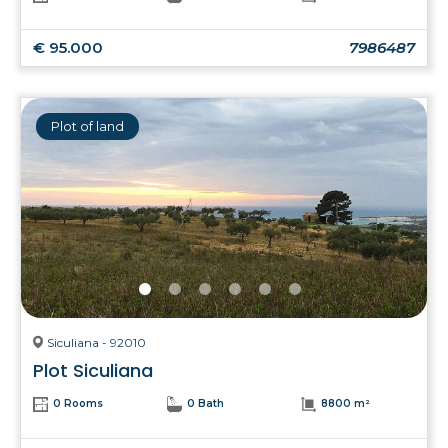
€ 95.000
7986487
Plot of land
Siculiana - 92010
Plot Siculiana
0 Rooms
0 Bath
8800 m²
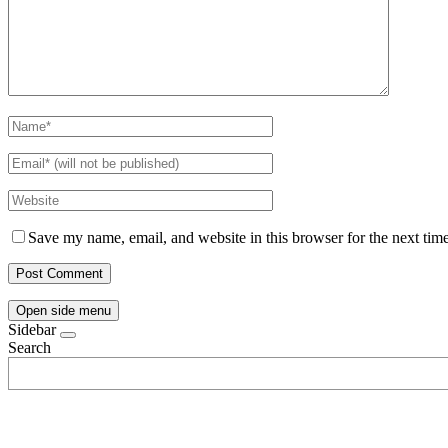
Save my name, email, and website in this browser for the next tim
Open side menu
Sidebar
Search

--

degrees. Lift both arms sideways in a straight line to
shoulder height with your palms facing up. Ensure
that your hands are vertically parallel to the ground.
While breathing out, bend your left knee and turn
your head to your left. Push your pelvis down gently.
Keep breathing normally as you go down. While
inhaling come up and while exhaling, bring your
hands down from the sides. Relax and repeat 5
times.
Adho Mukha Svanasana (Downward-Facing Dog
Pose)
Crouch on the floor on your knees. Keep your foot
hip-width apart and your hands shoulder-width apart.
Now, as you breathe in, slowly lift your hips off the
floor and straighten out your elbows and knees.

...

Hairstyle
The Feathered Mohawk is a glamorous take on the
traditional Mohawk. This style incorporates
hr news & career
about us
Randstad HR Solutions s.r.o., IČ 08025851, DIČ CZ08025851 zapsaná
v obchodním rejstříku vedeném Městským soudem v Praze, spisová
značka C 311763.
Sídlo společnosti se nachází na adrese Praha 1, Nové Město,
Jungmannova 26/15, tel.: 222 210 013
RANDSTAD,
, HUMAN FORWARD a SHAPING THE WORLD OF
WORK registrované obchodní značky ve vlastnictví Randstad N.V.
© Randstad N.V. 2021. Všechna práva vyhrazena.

— BRIEF —
Both the line containing "Jungmannova 26/15, tel.: 222 210 013" and the line containing "Všechna práva vyhrazena." belong in the answer. Print them and every line above that falls between them exactly, and no others.

— RESULT OF THE EXERCISE —
Jungmannova 26/15, tel.: 222 210 013
RANDSTAD,
, HUMAN FORWARD a SHAPING THE WORLD OF
WORK registrované obchodní značky ve vlastnictví Randstad N.V.
© Randstad N.V. 2021. Všechna práva vyhrazena.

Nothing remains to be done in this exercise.